When the network is given a localized cue in the form of a short-time injected current, the attractor dynamics of the memory-related connections drive it to a state that retrieves the cued pattern, which codes the stimulus identity. At the same time, the lateral inhibition mechanism restricts the activity to a small area around the stimulated location, so the network exhibits an activity "bump" that codes the stimulus location . Notably, our model behavior points to the existence of a tradeoff between the accuracy of the two types of information. When the radius of the lateral inhibition ring is small, high localization is achieved but the pattern retrieval is degraded. In contrast, when this radius is increased, the retrieval is improved but the activity spreads, so the "where" information is diminished.

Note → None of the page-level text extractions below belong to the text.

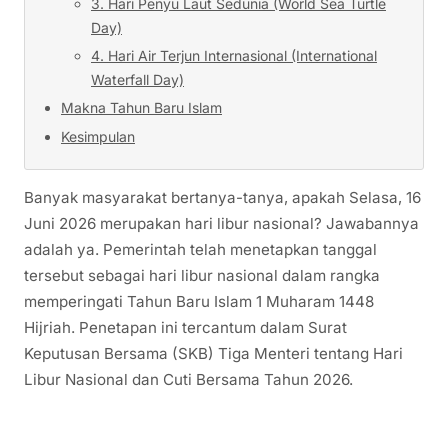
3. Hari Penyu Laut Sedunia (World Sea Turtle
Day)
4. Hari Air Terjun Internasional (International
Waterfall Day)
Makna Tahun Baru Islam
Kesimpulan
Banyak masyarakat bertanya-tanya, apakah Selasa, 16
Juni 2026 merupakan hari libur nasional? Jawabannya
adalah ya. Pemerintah telah menetapkan tanggal
tersebut sebagai hari libur nasional dalam rangka
memperingati Tahun Baru Islam 1 Muharam 1448
Hijriah. Penetapan ini tercantum dalam Surat
Keputusan Bersama (SKB) Tiga Menteri tentang Hari
Libur Nasional dan Cuti Bersama Tahun 2026.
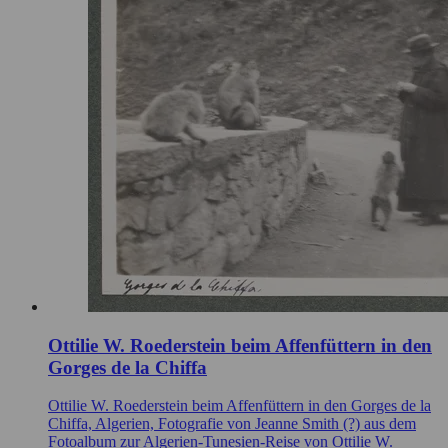
Ottilie W. Roederstein beim Affenfüttern in den
Gorges de la Chiffa
Ottilie W. Roederstein beim Affenfüttern in den Gorges de la
Chiffa, Algerien, Fotografie von Jeanne Smith (?) aus dem
Fotoalbum zur Algerien-Tunesien-Reise von Ottilie W.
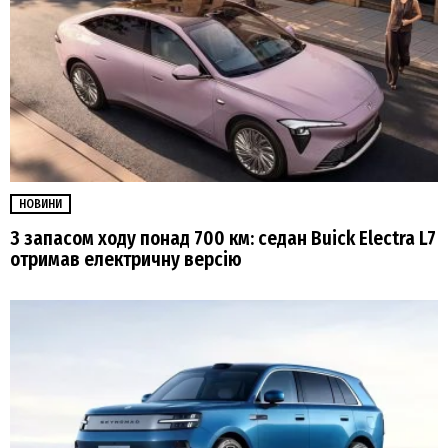
НОВИНИ
З запасом ходу понад 700 км: седан Buick Electra L7
отримав електричну версію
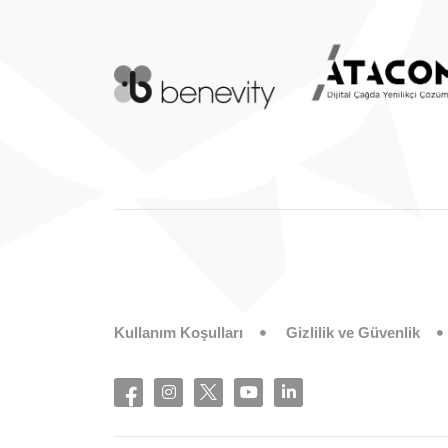
Kullanım Koşulları
Gizlilik ve Güvenlik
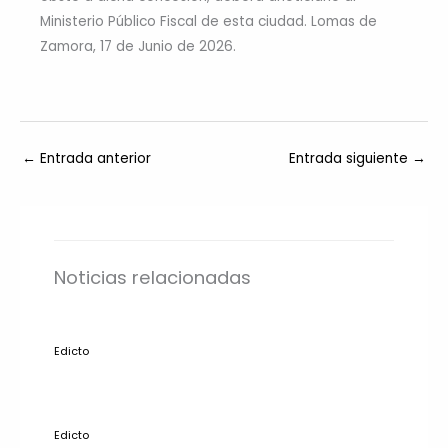
Ministerio Público Fiscal de esta ciudad. Lomas de
Zamora, 17 de Junio de 2026.
←
Entrada anterior
Entrada siguiente
→
Noticias relacionadas
Edicto
Edicto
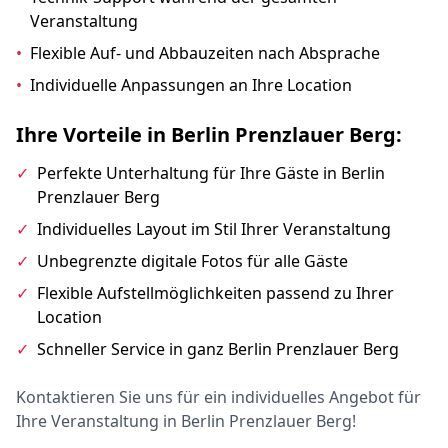
Veranstaltung
•
Flexible Auf- und Abbauzeiten nach Absprache
•
Individuelle Anpassungen an Ihre Location
Ihre Vorteile in Berlin Prenzlauer Berg:
✓
Perfekte Unterhaltung für Ihre Gäste in Berlin
Prenzlauer Berg
✓
Individuelles Layout im Stil Ihrer Veranstaltung
✓
Unbegrenzte digitale Fotos für alle Gäste
✓
Flexible Aufstellmöglichkeiten passend zu Ihrer
Location
✓
Schneller Service in ganz Berlin Prenzlauer Berg
Kontaktieren Sie uns für ein individuelles Angebot für
Ihre Veranstaltung in Berlin Prenzlauer Berg!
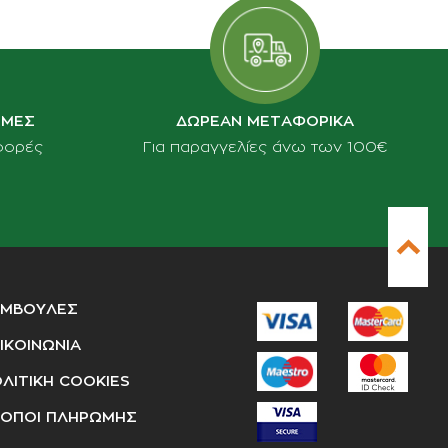
ΙΜΕΣ
ΔΩΡΕΑΝ ΜΕΤΑΦΟΡΙΚΑ
φορές
Για παραγγελίες άνω των 100€
ΥΜΒΟΥΛΕΣ
ΙΚΟΙΝΩΝΙΑ
ΛΙΤΙΚΗ COOKIES
ΟΠΟΙ ΠΛΗΡΩΜΗΣ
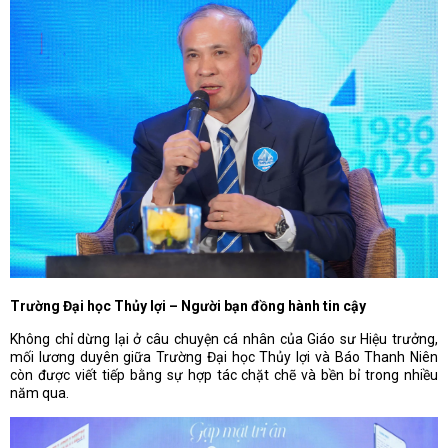
Trường Đại học Thủy lợi – Người bạn đồng hành tin cậy
Không chỉ dừng lại ở câu chuyện cá nhân của Giáo sư Hiệu trưởng,
mối lương duyên giữa Trường Đại học Thủy lợi và Báo Thanh Niên
còn được viết tiếp bằng sự hợp tác chặt chẽ và bền bỉ trong nhiều
năm qua.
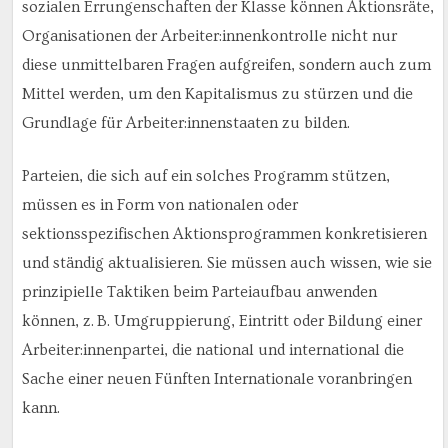
sozialen Errungenschaften der Klasse können Aktionsräte,
Organisationen der Arbeiter:innenkontrolle nicht nur
diese unmittelbaren Fragen aufgreifen, sondern auch zum
Mittel werden, um den Kapitalismus zu stürzen und die
Grundlage für Arbeiter:innenstaaten zu bilden.
Parteien, die sich auf ein solches Programm stützen,
müssen es in Form von nationalen oder
sektionsspezifischen Aktionsprogrammen konkretisieren
und ständig aktualisieren. Sie müssen auch wissen, wie sie
prinzipielle Taktiken beim Parteiaufbau anwenden
können, z. B. Umgruppierung, Eintritt oder Bildung einer
Arbeiter:innenpartei, die national und international die
Sache einer neuen Fünften Internationale voranbringen
kann.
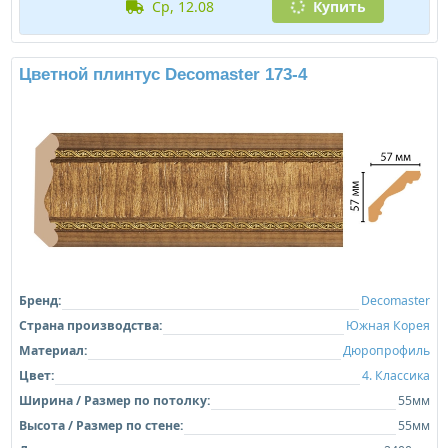
ср, 12.08
Купить
Цветной плинтус Decomaster 173-4
Бренд:
Decomaster
Страна производства:
Южная Корея
Материал:
Дюропрофиль
Цвет:
4. Классика
Ширина / Размер по потолку:
55мм
Высота / Размер по стене:
55мм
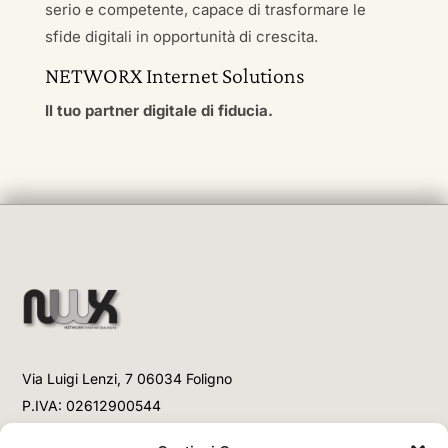
serio e competente, capace di trasformare le
sfide digitali in opportunità di crescita.
NETWORX Internet Solutions
Il tuo partner digitale di fiducia.
Via Luigi Lenzi, 7 06034 Foligno
P.IVA: 02612900544
Telefono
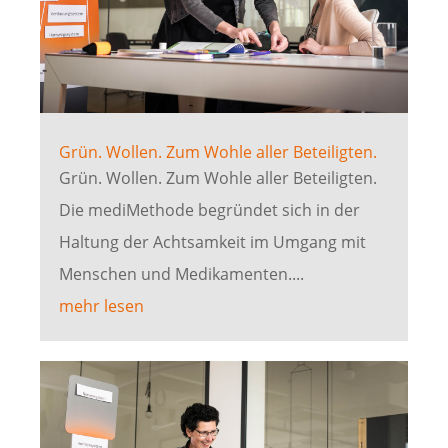
Grün. Wollen. Zum Wohle aller Beteiligten.
Grün. Wollen. Zum Wohle aller Beteiligten.
Die mediMethode begründet sich in der
Haltung der Achtsamkeit im Umgang mit
Menschen und Medikamenten....
mehr lesen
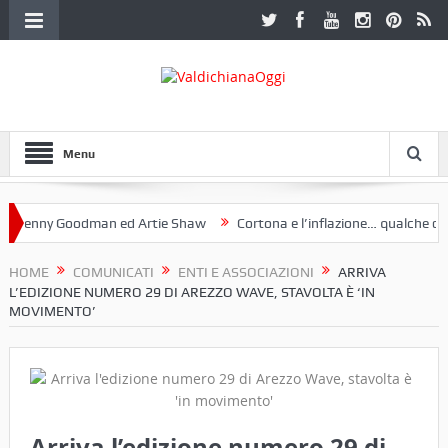
Menu
nny Goodman ed Artie Shaw
Cortona e l’inflazione… qualche decenni
ub Etruria. Una mostra a Palazzo Ferretti a Cortona e un libro
HOME
COMUNICATI
ENTI E ASSOCIAZIONI
ARRIVA
L’EDIZIONE NUMERO 29 DI AREZZO WAVE, STAVOLTA È ‘IN
MOVIMENTO’
Arriva l’edizione numero 29 di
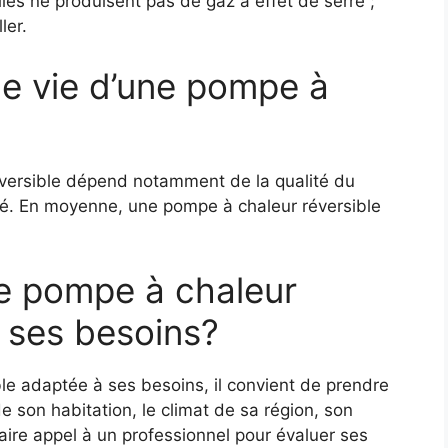
lles ne produisent pas de gaz à effet de serre ;
ler.
de vie d’une pompe à
éversible dépend notamment de la qualité du
orté. En moyenne, une pompe à chaleur réversible
e pompe à chaleur
à ses besoins?
le adaptée à ses besoins, il convient de prendre
de son habitation, le climat de sa région, son
ire appel à un professionnel pour évaluer ses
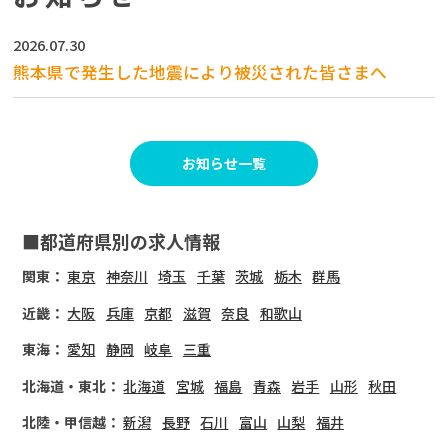
2026.07.30
熊本県で発生した地震により被災された皆さまへ
お知らせ一覧
■都道府県別の求人情報
関東：
東京
神奈川
埼玉
千葉
茨城
栃木
群馬
近畿：
大阪
兵庫
京都
滋賀
奈良
和歌山
東海：
愛知
静岡
岐阜
三重
北海道・東北：
北海道
宮城
福島
青森
岩手
山形
秋田
北陸・甲信越：
新潟
長野
石川
富山
山梨
福井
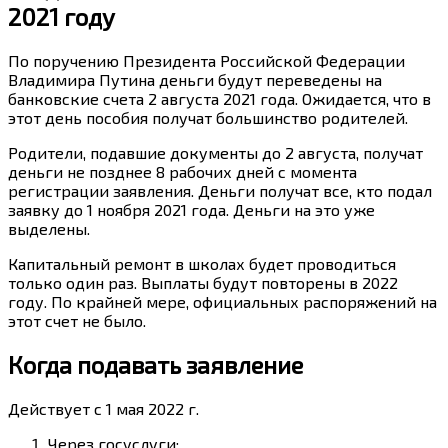
2021 году
По поручению Президента Российской Федерации
Владимира Путина деньги будут переведены на
банковские счета 2 августа 2021 года. Ожидается, что в
этот день пособия получат большинство родителей.
Родители, подавшие документы до 2 августа, получат
деньги не позднее 8 рабочих дней с момента
регистрации заявления. Деньги получат все, кто подал
заявку до 1 ноября 2021 года. Деньги на это уже
выделены.
Капитальный ремонт в школах будет проводиться
только один раз. Выплаты будут повторены в 2022
году. По крайней мере, официальных распоряжений на
этот счет не было.
Когда подавать заявление
Действует с 1 мая 2022 г.
Через госуслуги;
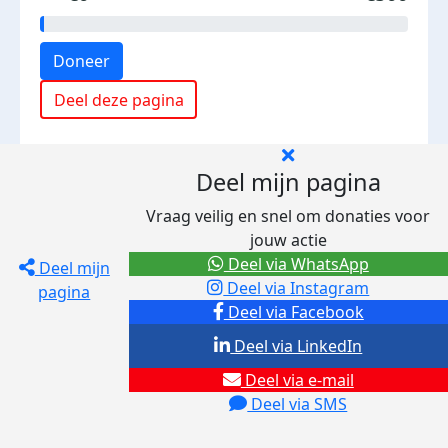
Doneer
Deel deze pagina
Deel mijn pagina
Vraag veilig en snel om donaties voor
jouw actie
Deel via WhatsApp
Deel mijn
Deel via Instagram
pagina
Deel via Facebook
Deel via LinkedIn
Deel via e-mail
Deel via SMS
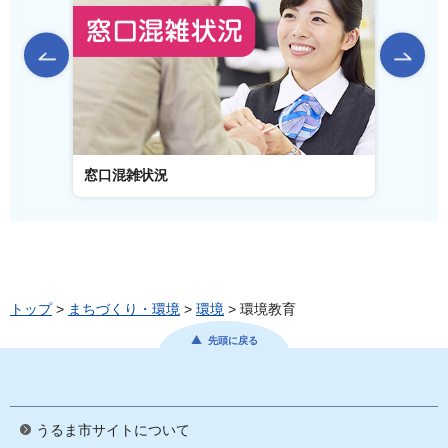
前のスライドを表示
窓口混雑状況
窓口
トップ
>
まちづくり・環境
>
環境
> 環境教育
先頭に戻る
うるま市サイトについて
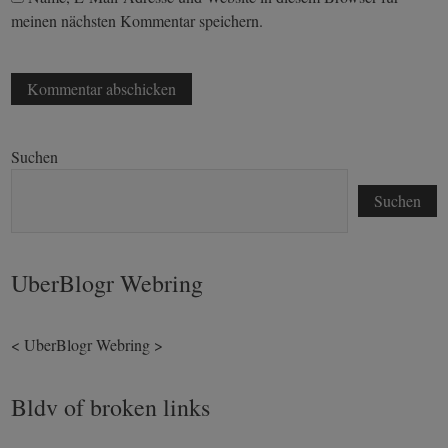
meinen nächsten Kommentar speichern.
Suchen
Suchen
UberBlogr Webring
<
UberBlogr Webring
>
Bldv of broken links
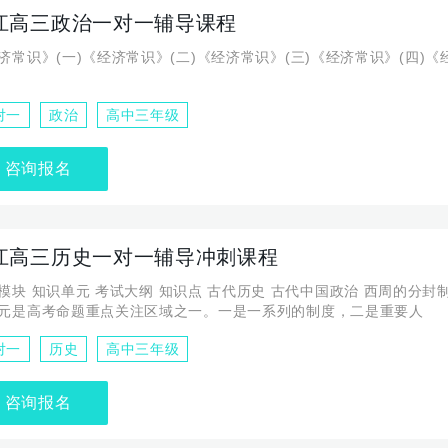
江高三政治一对一辅导课程
济常识》(一)《经济常识》(二)《经济常识》(三)《经济常识》(四)
对一
政治
高中三年级
咨询报名
江高三历史一对一辅导冲刺课程
代历史 古代中国政治 西周的分封制和宗法制
元是高考命题重点关注区域之一。一是一系列的制度，二是重要人
对一
历史
高中三年级
咨询报名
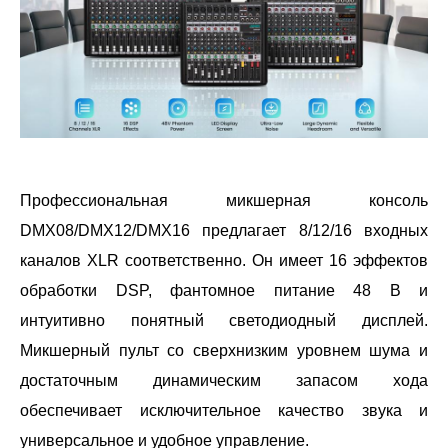
Профессиональная микшерная консоль
DMX08/DMX12/DMX16 предлагает 8/12/16 входных
каналов XLR соответственно. Он имеет 16 эффектов
обработки DSP, фантомное питание 48 В и
интуитивно понятный светодиодный дисплей.
Микшерный пульт со сверхнизким уровнем шума и
достаточным динамическим запасом хода
обеспечивает исключительное качество звука и
универсальное и удобное управление.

Interestingly, we also find that the combined representation of stimulus identity and position can be obtained in networks with small world topology, in which a small fraction of the memory-related local connections is replaced by random, long-term connections . This connectivity scheme, which was observed experimentally in brain networks , is considered more realistic than the fully local one. Furthermore, results of large-scale simulations indicate that the integrated representation is robust with regard to the signal-to-noise ratio of the cue.
In our model, the combination of associative memory and lateral inhibition mechanisms enables the network to exhibit an activity profile that reflects both the "where" and "what" properties of a visual stimulus. The interplay between these mechanisms results in a tradeoff between the conveyed information qualities. Such tradeoffs are common in biological systems, and they reflect a constraint imposed by the universal principle of uncertainty.